UTC, Technological University of Compiegne, Chair of Mathematical Modelling for Systems Toxicology, Royallieu Research Centre, BP 20529, 60205 Compiegne Cedex, France.
Toxicology. 2010 Dec 30;278(3):256-67. doi: 10.1016/j.tox.2010.06.007. Epub 2010 Jun 30.

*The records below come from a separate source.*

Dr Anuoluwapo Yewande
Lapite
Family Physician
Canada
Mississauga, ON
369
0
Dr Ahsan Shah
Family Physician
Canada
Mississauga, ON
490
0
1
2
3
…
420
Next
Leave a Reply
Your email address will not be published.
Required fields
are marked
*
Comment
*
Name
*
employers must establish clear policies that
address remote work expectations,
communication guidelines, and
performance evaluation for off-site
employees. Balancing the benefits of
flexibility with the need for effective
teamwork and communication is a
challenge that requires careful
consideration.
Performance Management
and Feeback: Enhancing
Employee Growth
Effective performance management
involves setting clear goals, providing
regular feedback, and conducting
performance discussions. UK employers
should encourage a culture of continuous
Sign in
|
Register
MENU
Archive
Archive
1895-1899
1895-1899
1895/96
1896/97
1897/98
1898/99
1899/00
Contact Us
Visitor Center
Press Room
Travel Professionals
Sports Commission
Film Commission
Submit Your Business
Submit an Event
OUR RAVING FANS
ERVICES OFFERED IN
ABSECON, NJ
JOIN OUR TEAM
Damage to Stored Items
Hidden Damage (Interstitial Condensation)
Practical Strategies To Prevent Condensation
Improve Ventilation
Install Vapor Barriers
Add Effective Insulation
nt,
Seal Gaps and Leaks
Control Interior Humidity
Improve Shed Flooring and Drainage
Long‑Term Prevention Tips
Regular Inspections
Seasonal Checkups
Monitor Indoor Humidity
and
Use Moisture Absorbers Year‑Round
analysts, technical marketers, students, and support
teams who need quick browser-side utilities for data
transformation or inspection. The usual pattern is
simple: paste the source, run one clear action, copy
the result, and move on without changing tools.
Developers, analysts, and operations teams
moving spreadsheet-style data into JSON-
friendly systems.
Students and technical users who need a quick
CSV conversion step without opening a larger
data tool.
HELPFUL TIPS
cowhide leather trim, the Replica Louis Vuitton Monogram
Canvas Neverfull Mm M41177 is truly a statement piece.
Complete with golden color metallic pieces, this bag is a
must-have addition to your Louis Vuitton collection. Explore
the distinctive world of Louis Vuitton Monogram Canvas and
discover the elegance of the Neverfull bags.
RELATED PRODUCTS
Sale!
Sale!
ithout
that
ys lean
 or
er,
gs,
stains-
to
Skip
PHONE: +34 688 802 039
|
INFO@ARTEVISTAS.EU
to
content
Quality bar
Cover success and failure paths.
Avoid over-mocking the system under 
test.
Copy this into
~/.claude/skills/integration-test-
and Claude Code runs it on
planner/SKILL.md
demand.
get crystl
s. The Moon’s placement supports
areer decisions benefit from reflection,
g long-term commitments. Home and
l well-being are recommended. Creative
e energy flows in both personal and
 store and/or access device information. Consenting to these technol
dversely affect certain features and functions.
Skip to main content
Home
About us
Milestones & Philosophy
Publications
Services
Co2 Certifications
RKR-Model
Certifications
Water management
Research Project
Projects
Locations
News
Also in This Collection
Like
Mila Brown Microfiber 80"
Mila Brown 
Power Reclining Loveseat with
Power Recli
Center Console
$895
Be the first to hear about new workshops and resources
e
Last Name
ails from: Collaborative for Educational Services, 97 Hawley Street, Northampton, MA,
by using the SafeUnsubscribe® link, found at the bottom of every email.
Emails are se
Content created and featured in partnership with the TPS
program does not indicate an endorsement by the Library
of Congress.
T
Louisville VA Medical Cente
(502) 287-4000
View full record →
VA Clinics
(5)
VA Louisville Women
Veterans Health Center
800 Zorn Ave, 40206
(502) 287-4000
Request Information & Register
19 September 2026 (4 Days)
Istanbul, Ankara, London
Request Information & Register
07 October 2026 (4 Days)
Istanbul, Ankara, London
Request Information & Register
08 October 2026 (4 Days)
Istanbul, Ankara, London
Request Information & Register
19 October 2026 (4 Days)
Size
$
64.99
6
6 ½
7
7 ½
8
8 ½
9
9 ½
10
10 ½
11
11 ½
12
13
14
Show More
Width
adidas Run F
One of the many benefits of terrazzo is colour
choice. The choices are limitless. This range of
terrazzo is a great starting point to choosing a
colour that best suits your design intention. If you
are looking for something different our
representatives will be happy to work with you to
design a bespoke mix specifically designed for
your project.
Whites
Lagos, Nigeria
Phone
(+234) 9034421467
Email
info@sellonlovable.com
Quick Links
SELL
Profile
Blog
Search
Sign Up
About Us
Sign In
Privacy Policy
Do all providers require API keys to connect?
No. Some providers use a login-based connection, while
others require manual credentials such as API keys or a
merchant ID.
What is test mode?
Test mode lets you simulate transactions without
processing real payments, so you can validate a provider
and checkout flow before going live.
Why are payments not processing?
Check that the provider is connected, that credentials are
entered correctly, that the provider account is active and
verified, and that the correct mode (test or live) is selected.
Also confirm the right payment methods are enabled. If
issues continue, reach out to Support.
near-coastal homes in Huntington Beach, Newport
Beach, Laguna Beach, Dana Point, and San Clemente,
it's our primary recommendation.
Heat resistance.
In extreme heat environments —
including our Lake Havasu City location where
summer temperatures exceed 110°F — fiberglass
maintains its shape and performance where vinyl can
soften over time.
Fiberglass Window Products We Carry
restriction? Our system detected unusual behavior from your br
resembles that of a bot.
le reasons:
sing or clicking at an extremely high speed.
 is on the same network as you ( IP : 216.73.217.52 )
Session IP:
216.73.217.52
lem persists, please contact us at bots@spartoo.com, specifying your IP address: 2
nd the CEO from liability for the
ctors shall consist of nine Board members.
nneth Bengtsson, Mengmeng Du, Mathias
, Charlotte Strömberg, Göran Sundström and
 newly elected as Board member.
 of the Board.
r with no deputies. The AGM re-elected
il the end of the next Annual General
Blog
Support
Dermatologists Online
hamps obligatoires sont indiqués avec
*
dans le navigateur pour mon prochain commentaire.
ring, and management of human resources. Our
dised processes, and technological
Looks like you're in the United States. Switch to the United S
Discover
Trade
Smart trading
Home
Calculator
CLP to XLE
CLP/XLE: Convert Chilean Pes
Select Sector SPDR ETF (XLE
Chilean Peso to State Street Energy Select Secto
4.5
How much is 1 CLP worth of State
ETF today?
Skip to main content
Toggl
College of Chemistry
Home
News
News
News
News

Generic PBPK models, applicable to a large number of substances, coupled to parameter databases and QSAR modules, are now available for predictive modelling of inter-individual variability in the absorption, distribution, metabolism and excretion of environmental chemicals. When needed, Markov chain Monte Carlo methods and multilevel population models can be jointly used for a Bayesian calibration of a PBPK model, to improve our understanding of the determinants of population heterogeneity and differential susceptibility. This article reviews those developments and illustrates them with recent applications to environmentally relevant questions.
通用的基于生理的药代动力学模型(PBPK)适用于大量物质,与参数数据库和定量构效关系(QSAR)模块相结合,可用于预测环境化学物质在吸收、分布、代谢和排泄方面的个体间变异性。当需要时,可以联合使用马尔可夫链蒙特卡罗方法和多层次群体模型,对 PBPK 模型进行贝叶斯校准,以提高我们对群体异质性和易感性差异决定因素的理解。本文综述了这些进展,并结合最近在与环境相关的问题上的应用进行了说明。